_GIVEN INFORMATION_.
╔══
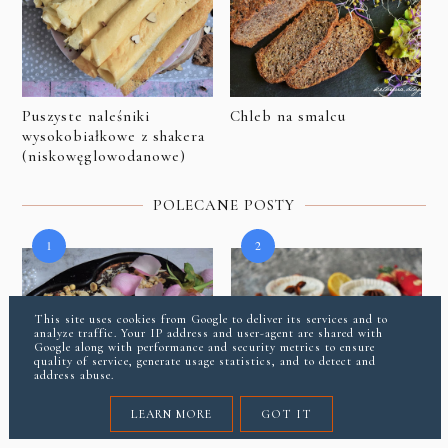
Puszyste naleśniki
Chleb na smalcu
wysokobiałkowe z shakera
(niskowęglowodanowe)
POLECANE POSTY
This site uses cookies from Google to deliver its services and to
analyze traffic. Your IP address and user-agent are shared with
Google along with performance and security metrics to ensure
quality of service, generate usage statistics, and to detect and
address abuse.
LEARN MORE
GOT IT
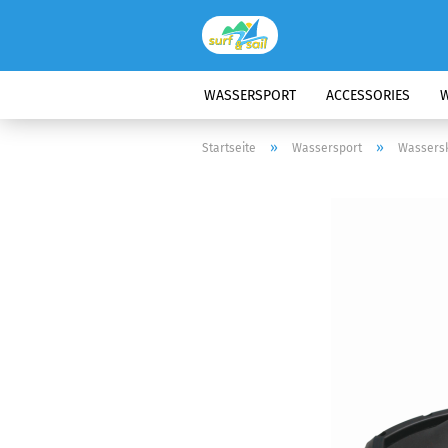
WASSERSPORT
ACCESSORIES
W
»
»
Startseite
Wassersport
Wassersk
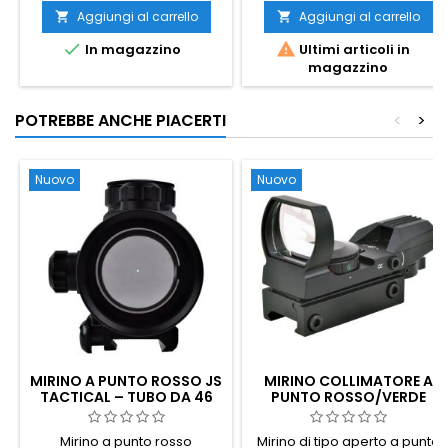
46 mm, ingrandimento 1×,
Aggiungi al carrello
Aggiungi al carrello


diverse impostazioni di


In magazzino
Ultimi articoli in
luminosità, attacco Picatinny
magazzino
integrato. Compatibile con
qualsiasi guida da 20 mm. Il
modo più economico e
POTREBBE ANCHE PIACERTI
<
>
affidabile per potenziare un
fucile con mirini meccanici e
garantire un’acquisizione
rapida del...
Nuovo
Nuovo
MIRINO A PUNTO ROSSO JS
MIRINO COLLIMATORE A
TACTICAL – TUBO DA 46
PUNTO ROSSO/VERDE
MM, INGRANDIMENTO 1×,
AIRSOFT DI TIPO APERTO
ATTACCO PICATINNY
Mirino a punto rosso
Mirino di tipo aperto a punto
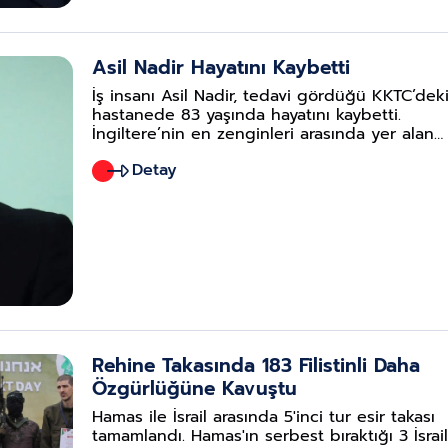
.tr
ara.com.tr
Asil Nadir Hayatını Kaybetti
İş insanı Asil Nadir, tedavi gördüğü KKTC’dek
hastanede 83 yaşında hayatını kaybetti.
İngiltere’nin en zenginleri arasında yer alan
Nadir’in ölüm haberini eşi Nur Nadir sosyal
Detay
medya üzerinden duyurdu.
Rehine Takasında 183 Filistinli Daha
Özgürlüğüne Kavuştu
Hamas ile İsrail arasında 5'inci tur esir takası
tamamlandı. Hamas'ın serbest bıraktığı 3 İsrail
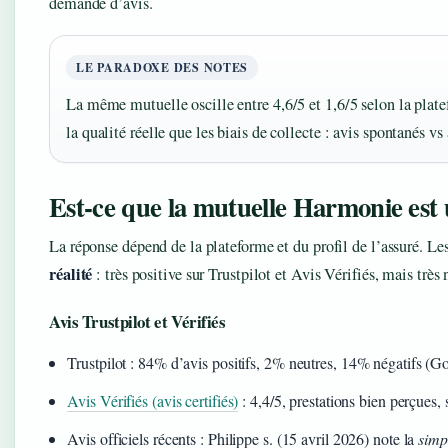
demande d’avis.
LE PARADOXE DES NOTES
La même mutuelle oscille entre 4,6/5 et 1,6/5 selon la plate
la qualité réelle que les biais de collecte : avis spontanés vs 
Est-ce que la mutuelle Harmonie est
La réponse dépend de la plateforme et du profil de l’assuré. 
réalité
: très positive sur Trustpilot et Avis Vérifiés, mais trè
Avis Trustpilot et Vérifiés
Trustpilot : 84% d’avis positifs, 2% neutres, 14% négatifs (G
Avis Vérifiés (avis certifiés)
: 4,4/5, prestations bien perçues, 
Avis officiels récents : Philippe s. (15 avril 2026) note la
simpl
╚══
In the entries above, which lines run from the one with "quality of service, generate" up to and including the one with "modo più economico e"? Write them out exactly, without the pictures.

quality of service, generate usage statistics, and to detect and
address abuse.
LEARN MORE
GOT IT
WASSERSPORT
ACCESSORIES
W
»
»
Startseite
Wassersport
Wassersk
46 mm, ingrandimento 1×,
Aggiungi al carrello
Aggiungi al carrello


diverse impostazioni di


In magazzino
Ultimi articoli in
luminosità, attacco Picatinny
magazzino
integrato. Compatibile con
qualsiasi guida da 20 mm. Il
modo più economico e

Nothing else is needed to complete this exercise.